Fears of a double-dip downturn have boosted the appetite for physical bullion as well as for mining company shares and exchange-traded funds, UBS executive Josef Stadler told the Reuters Global Private Banking Summit.
"They don't only buy ETFs or futures; they buy physical gold," said Stadler, who runs the Swiss bank's services for clients with assets of at least $50 million to invest.
UBS is recommending top-tier clients hold 7-10 percent of their assets in precious metals like gold, which is on course for its tenth consecutive yearly gain and traded at around $1,314.50 an ounce on Monday, near the record level reached last week.
Graphic on gold price http://r.reuters.com/nym54p
Reuters Insider http://link.reuters.com/wyj56p
"We had a clear example of a couple buying over a tonne of gold ... and carrying it to another place," Stadler said. At today's prices, that shipment would be worth about $42 million.

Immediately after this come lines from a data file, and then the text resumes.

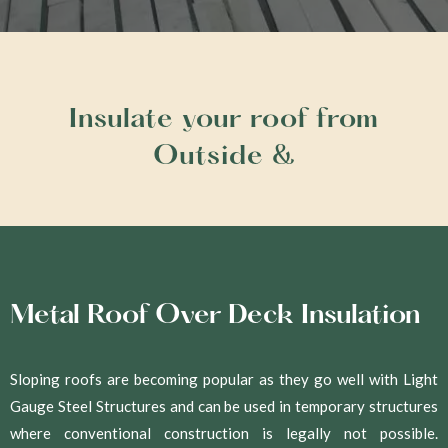
Insulate your roof from
Outside &
Metal Roof Over Deck Insulation
Sloping roofs are becoming popular as they go well with Light
Gauge Steel Structures and can be used in temporary structures
where conventional construction is legally not possible.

Julius Baer's chief investment officer for Asia is also recommending that wealthy investors park some of their assets in gold as a defensive stance following a string of lackluster U.S. data and amid concerns about currency weakness.
"I see gold as an insurance," Van Anantha-Nageswaran said. "I recommend 10 percent as minimum in portfolios and anything more than that to be used for trading purposes, to respond to short-term over-bought or over-sold signals."
ULTIMATE BUBBLE?
Billionaire financier George Soros, echoing comments from investment guru Warren Buffett, last month described gold as the "ultimate bubble" because it is costly to dig up and has no real value except its market price.

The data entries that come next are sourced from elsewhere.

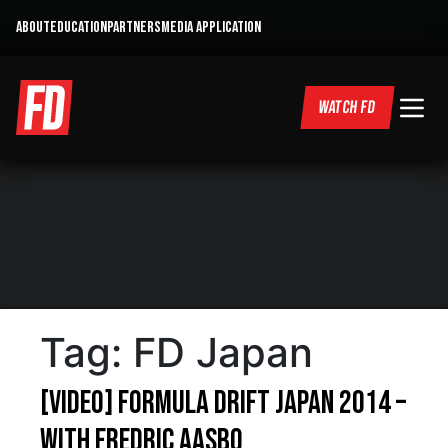
ABOUT
EDUCATION
PARTNERS
MEDIA APPLICATION
WATCH FD
Tag:
FD Japan
[VIDEO] Formula Drift Japan 2014 –
with Fredric Aasbo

But a rising price for the precious metal has in itself generated more and more demand from investors looking for a way to hedge against a fresh recession. Gold bears no yield and is uncompetitive in an environment of rising interest rates.
The uneasy outlook for inflation, hard currencies and global growth has triggered a five-fold increase in a physical gold fund launched by Pictet one year ago, the Swiss private bank said.
UBS's Stadler said the precious metal has become a staple of investors' portfolios, despite questions about whether it makes for a smart long-term investment.
"If you talk to ultra-high net worth individuals, that level of uncertainty has never been higher in the last two, three, four years," he said. "If they ask me, 'Is inflation going up or are we entering a deflationary cycle?,' I don't know. But obviously nobody knows."
Anthony DeChellis, managing director of Credit Suisse 's Americas private banking unit, said at the Reuters summit in New York that clients are more interested in capitalizing on the rise in gold prices than using the precious metal as a safe-harbor investment.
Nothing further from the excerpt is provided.